Task brief | Your answer needs to include each line of the records in which the string "Deboro" can be found.

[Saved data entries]
--------------------------------------------------

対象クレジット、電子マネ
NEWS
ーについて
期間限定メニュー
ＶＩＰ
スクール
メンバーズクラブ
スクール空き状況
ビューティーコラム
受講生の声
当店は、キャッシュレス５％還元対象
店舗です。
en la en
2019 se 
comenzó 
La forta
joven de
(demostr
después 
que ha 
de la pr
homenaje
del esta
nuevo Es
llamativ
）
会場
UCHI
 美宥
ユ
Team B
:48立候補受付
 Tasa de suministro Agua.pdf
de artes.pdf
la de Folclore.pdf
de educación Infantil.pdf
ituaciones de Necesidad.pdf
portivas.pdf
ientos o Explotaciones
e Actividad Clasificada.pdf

--------------------------------------------------

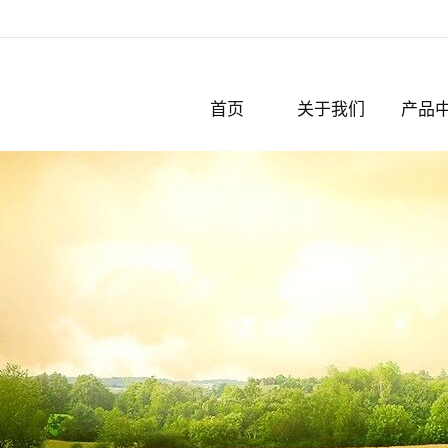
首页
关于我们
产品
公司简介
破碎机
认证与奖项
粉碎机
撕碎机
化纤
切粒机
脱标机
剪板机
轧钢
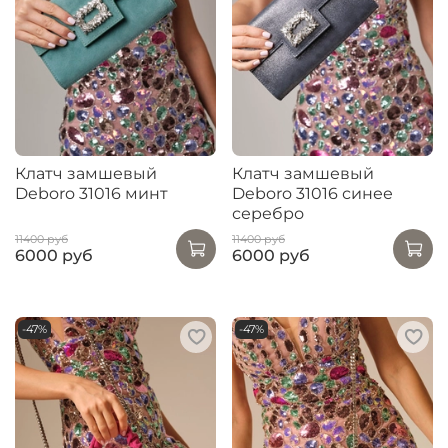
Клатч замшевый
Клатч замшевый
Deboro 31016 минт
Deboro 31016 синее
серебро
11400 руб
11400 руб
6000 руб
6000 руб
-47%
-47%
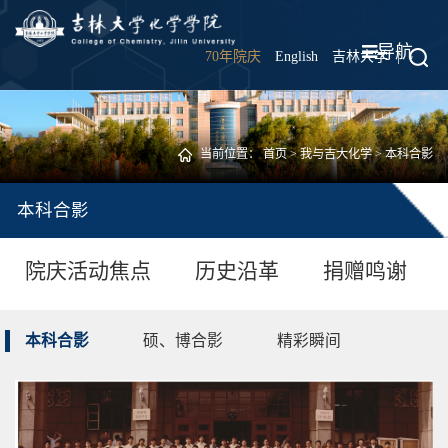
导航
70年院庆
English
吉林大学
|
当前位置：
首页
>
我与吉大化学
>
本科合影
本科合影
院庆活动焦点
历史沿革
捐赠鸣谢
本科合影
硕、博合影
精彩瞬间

--------------------------------------------------

Exercise output |
Deboro 31016 минт
Deboro 31016 синее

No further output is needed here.